I just felt like it made much more of a natural process. And to me it was great for all of us to be recording at the same time. And with the drummer being able to speed up a chorus, or pull back on a verse, just by how you performed the song. You know, that made so much difference to me, rather than recording all the music and then trying to put the vocal on top — like some kind of cherry on the top of the cake. The vocal informed the music, so that was good.
Is there a particular song that has a memorable “free jazz” kind of creation?
“I Would Like to Call It Beauty.” I felt so amazed, because I’ve written a lot of songs on my own before, where it’s just me and my guitar. And you don’t realize how much you thought of directing and contracting the time when you’re just playing on your own. And then it was very strange for me to have my first experience of recording where you go into a studio and someone would say: “Okay, what tempo is this?” So, you’d be sort of sitting down with a metronome and trying to work out how fast the whole song was.
And with this album, I really thought the songs didn’t have a fixed tempo; so, I really wanted to work with a drummer who could move with me and follow and play what felt right for particular songs. That’s why it was really good to work with Luke Flowers, because he is a really experienced jazz drummer and he’s really responsive and really sensitive. So I felt amazed, in that song, that we were just pulling the time around so much. And I felt like I had so much lead. I’ve never had that experience of playing with a drummer and having that much freedom.

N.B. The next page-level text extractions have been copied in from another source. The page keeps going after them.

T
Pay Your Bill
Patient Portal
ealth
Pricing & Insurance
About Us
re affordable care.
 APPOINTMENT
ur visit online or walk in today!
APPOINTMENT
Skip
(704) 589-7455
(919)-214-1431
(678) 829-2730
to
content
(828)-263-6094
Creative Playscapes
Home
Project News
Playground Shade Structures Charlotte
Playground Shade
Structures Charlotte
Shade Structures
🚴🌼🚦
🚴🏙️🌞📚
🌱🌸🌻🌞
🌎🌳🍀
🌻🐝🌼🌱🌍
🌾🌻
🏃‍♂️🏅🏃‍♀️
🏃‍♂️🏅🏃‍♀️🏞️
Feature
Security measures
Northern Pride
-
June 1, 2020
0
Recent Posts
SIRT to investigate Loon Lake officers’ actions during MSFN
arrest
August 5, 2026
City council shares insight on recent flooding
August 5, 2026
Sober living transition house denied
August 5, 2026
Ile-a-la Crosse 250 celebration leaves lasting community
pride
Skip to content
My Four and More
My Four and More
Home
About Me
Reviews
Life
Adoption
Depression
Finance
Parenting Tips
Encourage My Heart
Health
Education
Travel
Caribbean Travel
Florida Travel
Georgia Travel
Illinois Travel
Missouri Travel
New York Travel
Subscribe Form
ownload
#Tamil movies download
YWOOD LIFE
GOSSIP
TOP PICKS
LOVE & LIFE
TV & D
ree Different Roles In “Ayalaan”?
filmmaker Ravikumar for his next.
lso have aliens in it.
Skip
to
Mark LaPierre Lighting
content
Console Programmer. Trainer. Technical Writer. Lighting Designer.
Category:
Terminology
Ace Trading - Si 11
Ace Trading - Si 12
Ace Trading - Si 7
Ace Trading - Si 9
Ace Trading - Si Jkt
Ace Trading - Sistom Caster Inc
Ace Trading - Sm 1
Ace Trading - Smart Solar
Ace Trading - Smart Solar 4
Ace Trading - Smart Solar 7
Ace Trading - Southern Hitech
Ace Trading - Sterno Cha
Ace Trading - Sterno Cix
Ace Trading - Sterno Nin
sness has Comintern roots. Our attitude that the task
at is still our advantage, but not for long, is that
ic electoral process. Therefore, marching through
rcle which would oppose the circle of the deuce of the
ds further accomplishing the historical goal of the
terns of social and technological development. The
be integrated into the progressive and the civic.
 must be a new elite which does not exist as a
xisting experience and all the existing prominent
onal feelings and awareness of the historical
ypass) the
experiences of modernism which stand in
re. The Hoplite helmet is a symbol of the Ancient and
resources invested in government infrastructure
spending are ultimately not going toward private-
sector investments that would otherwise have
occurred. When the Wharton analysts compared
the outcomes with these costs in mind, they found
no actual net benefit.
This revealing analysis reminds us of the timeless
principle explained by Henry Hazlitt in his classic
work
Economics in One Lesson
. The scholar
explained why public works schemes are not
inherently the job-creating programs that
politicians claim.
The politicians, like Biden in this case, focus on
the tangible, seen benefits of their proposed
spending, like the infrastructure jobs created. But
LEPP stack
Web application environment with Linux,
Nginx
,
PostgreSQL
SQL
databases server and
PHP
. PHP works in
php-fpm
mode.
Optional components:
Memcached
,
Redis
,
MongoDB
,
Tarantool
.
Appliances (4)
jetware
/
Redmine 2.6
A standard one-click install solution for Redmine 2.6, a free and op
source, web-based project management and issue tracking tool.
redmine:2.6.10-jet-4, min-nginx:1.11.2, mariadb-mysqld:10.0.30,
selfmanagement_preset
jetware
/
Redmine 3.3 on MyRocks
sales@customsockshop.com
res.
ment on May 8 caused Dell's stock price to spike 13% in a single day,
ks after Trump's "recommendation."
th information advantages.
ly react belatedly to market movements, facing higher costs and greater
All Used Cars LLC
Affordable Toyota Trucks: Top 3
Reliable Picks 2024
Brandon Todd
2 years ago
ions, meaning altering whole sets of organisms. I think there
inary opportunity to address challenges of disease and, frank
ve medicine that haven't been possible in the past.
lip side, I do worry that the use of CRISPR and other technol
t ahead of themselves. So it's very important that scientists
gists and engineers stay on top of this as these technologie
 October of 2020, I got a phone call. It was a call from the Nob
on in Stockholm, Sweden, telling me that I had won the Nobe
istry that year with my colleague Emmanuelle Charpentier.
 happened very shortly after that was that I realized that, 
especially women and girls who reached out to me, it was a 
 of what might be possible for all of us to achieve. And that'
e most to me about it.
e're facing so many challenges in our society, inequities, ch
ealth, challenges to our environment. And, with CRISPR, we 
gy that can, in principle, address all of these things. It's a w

I always thought: “Oh, I’ve got to keep it very straight so that people will know what to do with it.” The experience was really amazing, because I felt like I could just be really fluid.
Before this album, you released a live double-disc, on which you covered Led Zeppelin’s “Since I’ve Been Loving You.” What attachment do you have to that particular song? I thought it was an interesting choice.
I was really, really attached to that song because I spent so much time with the first album being submerged with questions from journalists – especially European journalists – who would say: “Oh, you used to play in this, like, Indie rock band called Helen, and now you’re doing this music that’s more like jazz and soul.” And “Why the sudden change?” To me, I just didn’t feel like it was this massive change.